**Task to complete:** Reproduce, from the line containing "Eğitimlerimiz" to the last line of the material, every line exactly.

**The records:**
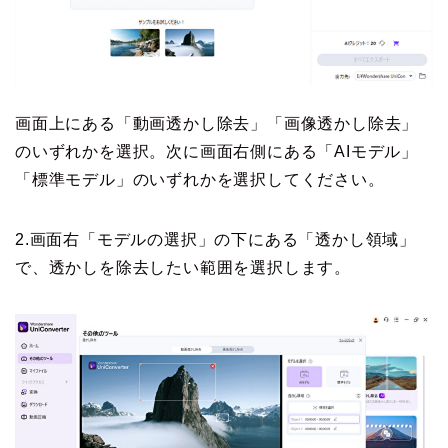
画面上にある「動画透かし除去」「画像透かし除去」
のいずれかを選択。次に画面右側にある「AIモデル」
「標準モデル」のいずれかを選択してください。
2.画面右「モデルの選択」の下にある「透かし領域」
で、透かしを除去したい範囲を選択します。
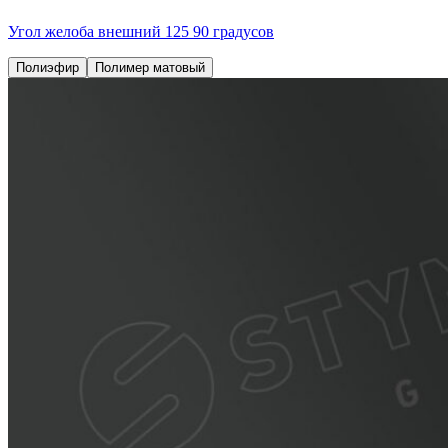
Угол желоба внешний 125 90 градусов
Полиэфир
Полимер матовый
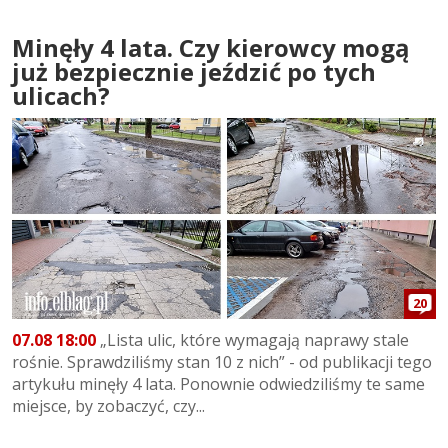
Minęły 4 lata. Czy kierowcy mogą
już bezpiecznie jeździć po tych
ulicach?
20
07.08 18:00
„Lista ulic, które wymagają naprawy stale
rośnie. Sprawdziliśmy stan 10 z nich” - od publikacji tego
artykułu minęły 4 lata. Ponownie odwiedziliśmy te same
miejsce, by zobaczyć, czy...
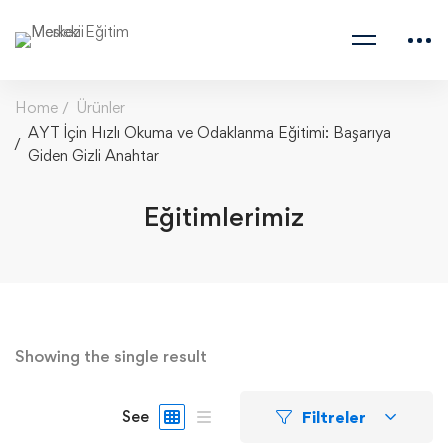
Home
Ürünler
AYT İçin Hızlı Okuma ve Odaklanma Eğitimi: Başarıya
Giden Gizli Anahtar
Eğitimlerimiz
Showing the single result
Filtreler
See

**Task result:**
Eğitimlerimiz
Showing the single result
Filtreler
See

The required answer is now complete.